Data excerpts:
+++

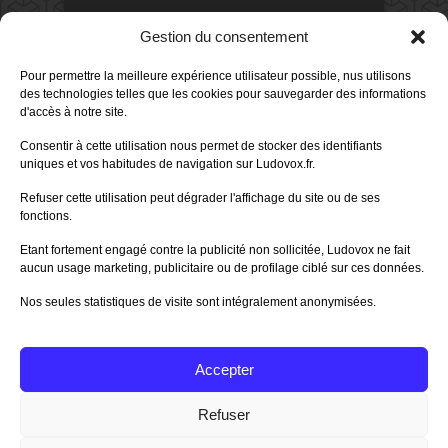
DERNIERS AVIS DES MEMBRES
Gestion du consentement
60%
Avis de
morlockbob
Pour permettre la meilleure expérience utilisateur possible, nus utilisons
Sur le jeu Collect!
des technologies telles que les cookies pour sauvegarder des informations
Publié le
il y a 1 jour
d'accès à notre site.
80%
Consentir à cette utilisation nous permet de stocker des identifiants
Avis de
morlockbob
uniques et vos habitudes de navigation sur Ludovox.fr.
Sur le jeu Detective Box - Ciao
Bella
Refuser cette utilisation peut dégrader l'affichage du site ou de ses
Publié le
il y a 3 jours
fonctions.
80%
Avis de
morlockbob
Etant fortement engagé contre la publicité non sollicitée, Ludovox ne fait
Sur le jeu Detective Box - Ciao
Bella
aucun usage marketing, publicitaire ou de profilage ciblé sur ces données.
Publié le
il y a 3 jours
Nos seules statistiques de visite sont intégralement anonymisées.
70%
Avis de
morlockbob
Sur le jeu Aeterna
Publié le
il y a 4 jours
Accepter
Tous les avis
Refuser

+++

A picture-free version of all the records, repeated exactly, is what to return.

#### ANSWER BOX:
DERNIERS AVIS DES MEMBRES
Gestion du consentement
60%
Avis de
morlockbob
Pour permettre la meilleure expérience utilisateur possible, nus utilisons
Sur le jeu Collect!
des technologies telles que les cookies pour sauvegarder des informations
Publié le
il y a 1 jour
d'accès à notre site.
80%
Consentir à cette utilisation nous permet de stocker des identifiants
Avis de
morlockbob
uniques et vos habitudes de navigation sur Ludovox.fr.
Sur le jeu Detective Box - Ciao
Bella
Refuser cette utilisation peut dégrader l'affichage du site ou de ses
Publié le
il y a 3 jours
fonctions.
80%
Avis de
morlockbob
Etant fortement engagé contre la publicité non sollicitée, Ludovox ne fait
Sur le jeu Detective Box - Ciao
Bella
aucun usage marketing, publicitaire ou de profilage ciblé sur ces données.
Publié le
il y a 3 jours
Nos seules statistiques de visite sont intégralement anonymisées.
70%
Avis de
morlockbob
Sur le jeu Aeterna
Publié le
il y a 4 jours
Accepter
Tous les avis
Refuser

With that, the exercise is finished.